Diego Benítez ¹ Cecilia Ortíz ¹ Estefania Dibello ^1,2 Marcelo A. Comini ^1*

• ¹ Pasteur Institute of Montevideo, Montevideo, Uruguay
• ² Departamento de Química Orgánica, Laboratorio de Síntesis Orgánica, Facultad de Química, Universidad de la República, Montevideo, Uruguay

In vivo imaging technology based on bioluminescence has contributed to the study of different pathophysiological conditions involving inherited or transmissible diseases.Here, we aimed to establish a bioluminescent model of acute African trypanosomiasis for a manifold of applications. African trypanosomiasis is a neglected tropical disease that threatens human and animal health, mainly in sub-Saharan countries, for which new chemotherapies are needed.The model relies on a hypervirulent bloodstream form of Trypanosoma brucei brucei, which constitutively expresses red-shifted luciferase, and an infection-susceptible murine host, Balb/cJ mouse.
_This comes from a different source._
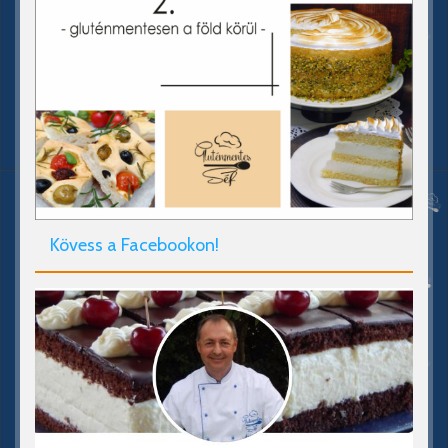
Kövess a Facebookon!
In vivo and ex vivo imaging techniques were applied to obtain a spatial, temporal, and quantitative (parasite load) resolution of the infection process and to refine the animal endpoint criterion. The model proved suitable for validating the essentiality of the parasite enzyme glucose 6-phosphate dehydrogenase by reverse genetics (tetracycline-inducible double-strand RNA interference) and non-invasively.The efficacy of drugs (monotherapy or a new combination) for the treatment of the acute stage of the disease was successfully explored by in vivo imaging.The new bioluminescent model developed here may represent a valuable tool for speeding up the drug discovery process and the investigation of host-pathogen interactions in the acute stage of African sleeping sickness.